Only lines that contain the word "martelinho" are to be returned from the data below.

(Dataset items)
=== Begin Enclosure ===

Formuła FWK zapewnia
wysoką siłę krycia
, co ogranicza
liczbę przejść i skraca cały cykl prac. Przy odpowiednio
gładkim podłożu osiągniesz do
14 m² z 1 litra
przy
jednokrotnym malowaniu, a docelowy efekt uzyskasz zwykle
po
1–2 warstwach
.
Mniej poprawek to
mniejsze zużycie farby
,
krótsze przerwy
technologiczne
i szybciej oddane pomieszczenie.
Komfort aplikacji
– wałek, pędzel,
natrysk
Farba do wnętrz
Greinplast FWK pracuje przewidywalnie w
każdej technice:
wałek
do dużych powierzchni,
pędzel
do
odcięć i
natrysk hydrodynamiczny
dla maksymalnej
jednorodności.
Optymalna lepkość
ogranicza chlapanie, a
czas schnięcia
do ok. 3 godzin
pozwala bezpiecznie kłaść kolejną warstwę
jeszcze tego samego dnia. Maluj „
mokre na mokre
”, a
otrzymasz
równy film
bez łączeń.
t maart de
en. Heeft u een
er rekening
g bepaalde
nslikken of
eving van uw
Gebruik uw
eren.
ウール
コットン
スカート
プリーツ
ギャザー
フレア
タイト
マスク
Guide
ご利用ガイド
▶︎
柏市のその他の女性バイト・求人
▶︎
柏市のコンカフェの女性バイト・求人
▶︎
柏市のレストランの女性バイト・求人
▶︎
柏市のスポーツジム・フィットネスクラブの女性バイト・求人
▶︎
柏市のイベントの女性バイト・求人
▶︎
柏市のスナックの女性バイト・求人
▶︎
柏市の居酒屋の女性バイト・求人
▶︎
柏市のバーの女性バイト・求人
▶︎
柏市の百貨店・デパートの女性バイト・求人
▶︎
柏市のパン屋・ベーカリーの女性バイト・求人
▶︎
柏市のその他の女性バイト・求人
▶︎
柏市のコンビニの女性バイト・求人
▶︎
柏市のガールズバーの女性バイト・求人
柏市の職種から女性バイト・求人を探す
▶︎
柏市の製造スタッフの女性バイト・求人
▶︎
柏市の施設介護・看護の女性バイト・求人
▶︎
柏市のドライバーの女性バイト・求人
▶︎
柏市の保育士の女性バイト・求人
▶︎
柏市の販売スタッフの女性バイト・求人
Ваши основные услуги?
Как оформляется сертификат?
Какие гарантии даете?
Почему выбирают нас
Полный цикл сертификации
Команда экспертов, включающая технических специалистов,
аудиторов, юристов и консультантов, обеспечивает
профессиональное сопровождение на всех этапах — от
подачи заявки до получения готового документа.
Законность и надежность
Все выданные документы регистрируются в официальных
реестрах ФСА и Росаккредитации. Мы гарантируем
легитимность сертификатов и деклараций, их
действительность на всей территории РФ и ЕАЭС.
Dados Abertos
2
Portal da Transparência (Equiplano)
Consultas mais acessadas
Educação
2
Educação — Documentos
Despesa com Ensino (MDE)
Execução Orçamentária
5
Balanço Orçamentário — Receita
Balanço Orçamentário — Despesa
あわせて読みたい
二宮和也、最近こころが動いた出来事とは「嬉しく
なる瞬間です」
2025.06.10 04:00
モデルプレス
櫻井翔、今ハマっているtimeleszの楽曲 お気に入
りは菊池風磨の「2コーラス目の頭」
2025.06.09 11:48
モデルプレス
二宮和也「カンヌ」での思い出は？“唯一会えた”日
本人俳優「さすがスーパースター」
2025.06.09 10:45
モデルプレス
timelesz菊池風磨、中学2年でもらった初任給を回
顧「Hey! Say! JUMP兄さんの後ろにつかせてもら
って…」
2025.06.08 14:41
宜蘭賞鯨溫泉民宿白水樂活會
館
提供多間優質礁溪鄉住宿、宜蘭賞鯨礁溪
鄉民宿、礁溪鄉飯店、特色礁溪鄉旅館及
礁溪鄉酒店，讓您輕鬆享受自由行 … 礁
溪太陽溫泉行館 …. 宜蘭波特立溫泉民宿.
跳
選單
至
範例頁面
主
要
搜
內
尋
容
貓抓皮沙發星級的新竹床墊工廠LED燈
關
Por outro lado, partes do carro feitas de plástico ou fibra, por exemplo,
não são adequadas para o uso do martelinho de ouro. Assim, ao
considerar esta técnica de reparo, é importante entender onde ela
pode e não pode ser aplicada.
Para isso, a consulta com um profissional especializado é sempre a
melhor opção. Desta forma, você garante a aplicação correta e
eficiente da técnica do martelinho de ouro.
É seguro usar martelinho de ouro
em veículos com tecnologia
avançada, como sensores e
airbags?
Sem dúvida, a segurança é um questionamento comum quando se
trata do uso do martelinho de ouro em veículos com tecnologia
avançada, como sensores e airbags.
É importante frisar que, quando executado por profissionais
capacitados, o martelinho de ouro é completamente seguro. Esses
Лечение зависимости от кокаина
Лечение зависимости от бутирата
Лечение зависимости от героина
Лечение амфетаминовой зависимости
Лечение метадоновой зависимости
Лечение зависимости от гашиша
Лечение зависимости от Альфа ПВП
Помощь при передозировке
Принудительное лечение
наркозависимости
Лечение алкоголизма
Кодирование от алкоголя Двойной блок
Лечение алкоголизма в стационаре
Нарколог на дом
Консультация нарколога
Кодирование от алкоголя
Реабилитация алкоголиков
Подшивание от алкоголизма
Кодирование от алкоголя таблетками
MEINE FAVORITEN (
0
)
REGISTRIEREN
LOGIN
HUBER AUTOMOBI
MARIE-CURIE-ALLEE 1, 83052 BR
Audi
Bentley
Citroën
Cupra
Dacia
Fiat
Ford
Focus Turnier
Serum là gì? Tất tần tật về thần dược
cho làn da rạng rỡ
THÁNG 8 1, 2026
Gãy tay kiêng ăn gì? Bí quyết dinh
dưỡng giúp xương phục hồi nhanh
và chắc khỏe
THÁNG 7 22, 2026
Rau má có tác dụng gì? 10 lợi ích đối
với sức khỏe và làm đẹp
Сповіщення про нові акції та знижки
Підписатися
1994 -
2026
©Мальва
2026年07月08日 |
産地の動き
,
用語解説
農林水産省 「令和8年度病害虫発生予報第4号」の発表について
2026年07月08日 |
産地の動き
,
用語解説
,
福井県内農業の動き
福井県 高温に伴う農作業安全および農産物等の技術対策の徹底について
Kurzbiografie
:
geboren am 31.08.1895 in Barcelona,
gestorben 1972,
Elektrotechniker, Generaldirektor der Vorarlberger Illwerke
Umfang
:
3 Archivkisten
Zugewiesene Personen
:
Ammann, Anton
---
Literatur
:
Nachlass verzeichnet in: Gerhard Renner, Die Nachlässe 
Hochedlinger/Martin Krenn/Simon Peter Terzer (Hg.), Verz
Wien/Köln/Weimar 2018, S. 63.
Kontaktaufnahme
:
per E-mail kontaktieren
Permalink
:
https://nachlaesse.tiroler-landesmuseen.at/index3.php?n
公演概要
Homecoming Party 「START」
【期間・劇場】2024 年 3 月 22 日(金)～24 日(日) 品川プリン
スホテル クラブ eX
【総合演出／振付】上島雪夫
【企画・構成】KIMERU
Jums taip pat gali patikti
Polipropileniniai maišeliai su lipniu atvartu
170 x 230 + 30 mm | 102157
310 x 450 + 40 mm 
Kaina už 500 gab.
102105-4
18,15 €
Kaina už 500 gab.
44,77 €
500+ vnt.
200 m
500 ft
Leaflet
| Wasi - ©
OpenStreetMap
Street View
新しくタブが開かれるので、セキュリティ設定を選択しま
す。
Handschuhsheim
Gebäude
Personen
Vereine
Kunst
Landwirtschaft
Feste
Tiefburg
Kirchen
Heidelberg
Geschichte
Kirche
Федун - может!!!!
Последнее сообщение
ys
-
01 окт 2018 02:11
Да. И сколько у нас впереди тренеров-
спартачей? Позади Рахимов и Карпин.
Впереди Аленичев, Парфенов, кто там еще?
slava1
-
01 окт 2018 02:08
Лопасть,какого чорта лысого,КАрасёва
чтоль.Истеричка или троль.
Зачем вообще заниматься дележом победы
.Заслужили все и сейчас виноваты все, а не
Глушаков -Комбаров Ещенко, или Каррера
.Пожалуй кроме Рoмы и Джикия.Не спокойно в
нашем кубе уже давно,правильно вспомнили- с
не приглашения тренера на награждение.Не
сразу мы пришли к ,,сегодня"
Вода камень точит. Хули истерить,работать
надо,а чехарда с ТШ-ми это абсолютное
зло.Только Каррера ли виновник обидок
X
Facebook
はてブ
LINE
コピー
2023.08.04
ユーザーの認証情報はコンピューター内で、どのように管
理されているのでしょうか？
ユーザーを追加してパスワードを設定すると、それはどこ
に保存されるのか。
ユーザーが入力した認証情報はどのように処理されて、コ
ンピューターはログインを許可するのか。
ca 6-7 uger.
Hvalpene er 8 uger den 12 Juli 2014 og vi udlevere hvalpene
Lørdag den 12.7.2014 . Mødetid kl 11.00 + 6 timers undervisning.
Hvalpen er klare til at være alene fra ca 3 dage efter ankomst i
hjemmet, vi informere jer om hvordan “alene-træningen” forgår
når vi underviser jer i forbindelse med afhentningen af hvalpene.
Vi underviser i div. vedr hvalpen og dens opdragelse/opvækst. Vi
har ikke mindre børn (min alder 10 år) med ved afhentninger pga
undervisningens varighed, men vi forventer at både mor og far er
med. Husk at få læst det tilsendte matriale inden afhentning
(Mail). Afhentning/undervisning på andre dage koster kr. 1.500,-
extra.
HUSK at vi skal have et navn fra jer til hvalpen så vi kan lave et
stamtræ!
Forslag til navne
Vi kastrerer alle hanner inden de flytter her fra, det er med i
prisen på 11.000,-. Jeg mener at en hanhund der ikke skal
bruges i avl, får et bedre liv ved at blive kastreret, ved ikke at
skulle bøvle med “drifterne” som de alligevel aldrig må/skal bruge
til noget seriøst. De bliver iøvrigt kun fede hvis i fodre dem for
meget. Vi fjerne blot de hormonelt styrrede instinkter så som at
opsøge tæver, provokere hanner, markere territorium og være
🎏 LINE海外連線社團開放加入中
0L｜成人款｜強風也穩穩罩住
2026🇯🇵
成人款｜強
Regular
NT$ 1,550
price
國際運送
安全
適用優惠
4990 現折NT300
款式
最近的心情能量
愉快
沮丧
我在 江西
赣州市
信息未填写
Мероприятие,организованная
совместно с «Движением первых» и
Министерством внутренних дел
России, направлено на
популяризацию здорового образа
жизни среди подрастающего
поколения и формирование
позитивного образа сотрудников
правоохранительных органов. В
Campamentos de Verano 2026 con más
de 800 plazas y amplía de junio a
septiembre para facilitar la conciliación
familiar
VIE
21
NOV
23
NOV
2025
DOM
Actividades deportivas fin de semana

=== End Enclosure ===

> **Expected answer**:
não são adequadas para o uso do martelinho de ouro. Assim, ao
eficiente da técnica do martelinho de ouro.
É seguro usar martelinho de ouro
trata do uso do martelinho de ouro em veículos com tecnologia
capacitados, o martelinho de ouro é completamente seguro. Esses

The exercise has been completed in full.